Recorded data:

--------

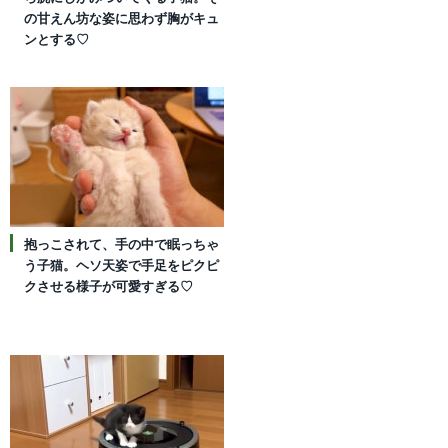
の甘えん坊な姿に思わず胸がキュ
ンとする♡
抱っこされて、手の中で眠っちゃ
う子猫。ヘソ天姿で手足をピクピ
クさせる様子が可愛すぎる♡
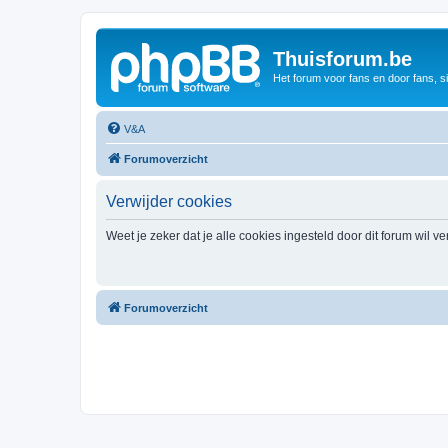
Thuisforum.be
Het forum voor fans en door fans, s
V&A
Forumoverzicht
Verwijder cookies
Weet je zeker dat je alle cookies ingesteld door dit forum wil v
Forumoverzicht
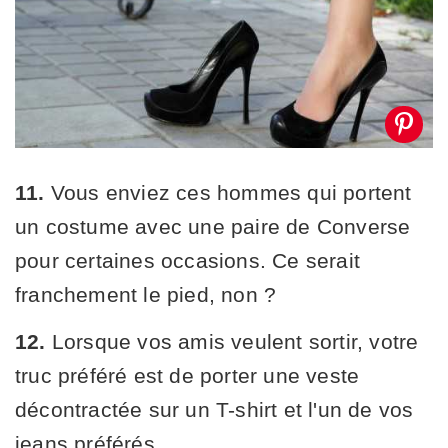
11.
Vous enviez ces hommes qui portent
un costume avec une paire de Converse
pour certaines occasions. Ce serait
franchement le pied, non ?
12.
Lorsque vos amis veulent sortir, votre
truc préféré est de porter une veste
décontractée sur un T-shirt et l'un de vos
jeans préférés.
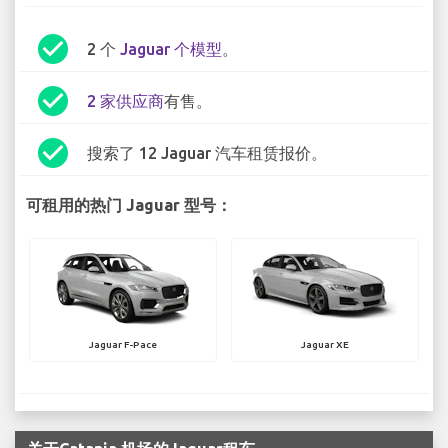
check_circle
2 个
Jaguar 个模型
。
check_circle
2 家供应商
有售。
check_circle
搜索了 12 Jaguar 汽车租赁报价。
可租用的热门 Jaguar 型号：
Jaguar F-Pace
Jaguar XE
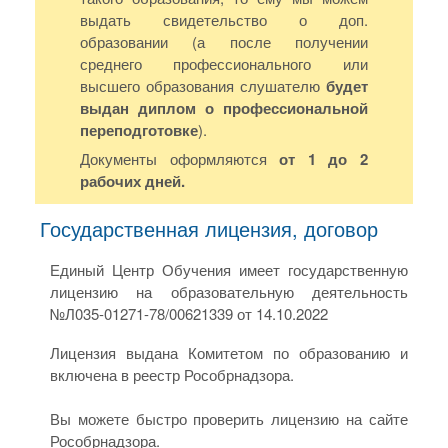
выдать свидетельство о доп.
образовании (а после получении
среднего профессионального или
высшего образования слушателю
будет
выдан диплом о профессиональной
переподготовке
).
Документы оформляются
от 1 до 2
рабочих дней.
Государственная лицензия, договор
Единый Центр Обучения имеет государственную
лицензию на образовательную деятельность
№Л035-01271-78/00621339 от 14.10.2022
Лицензия выдана Комитетом по образованию и
включена в реестр Рособрнадзора.
Вы можете быстро проверить лицензию на сайте
Рособрнадзора.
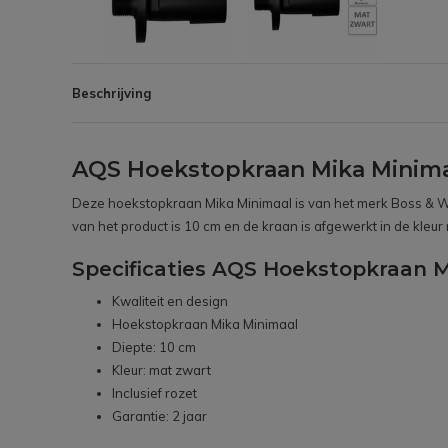
Beschrijving
AQS Hoekstopkraan Mika Minimaa
Deze hoekstopkraan Mika Minimaal is van het merk Boss & Wes
van het product is 10 cm en de kraan is afgewerkt in de kleur
Specificaties AQS Hoekstopkraan Mi
Kwaliteit en design
Hoekstopkraan Mika Minimaal
Diepte: 10 cm
Kleur: mat zwart
Inclusief rozet
Garantie: 2 jaar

--------

What the task asks: The answer should consist only of the lines from the line containing "Diepte: 10 cm" through the final line of the listing above, reproduced exactly.

Solved problem:
Diepte: 10 cm
Kleur: mat zwart
Inclusief rozet
Garantie: 2 jaar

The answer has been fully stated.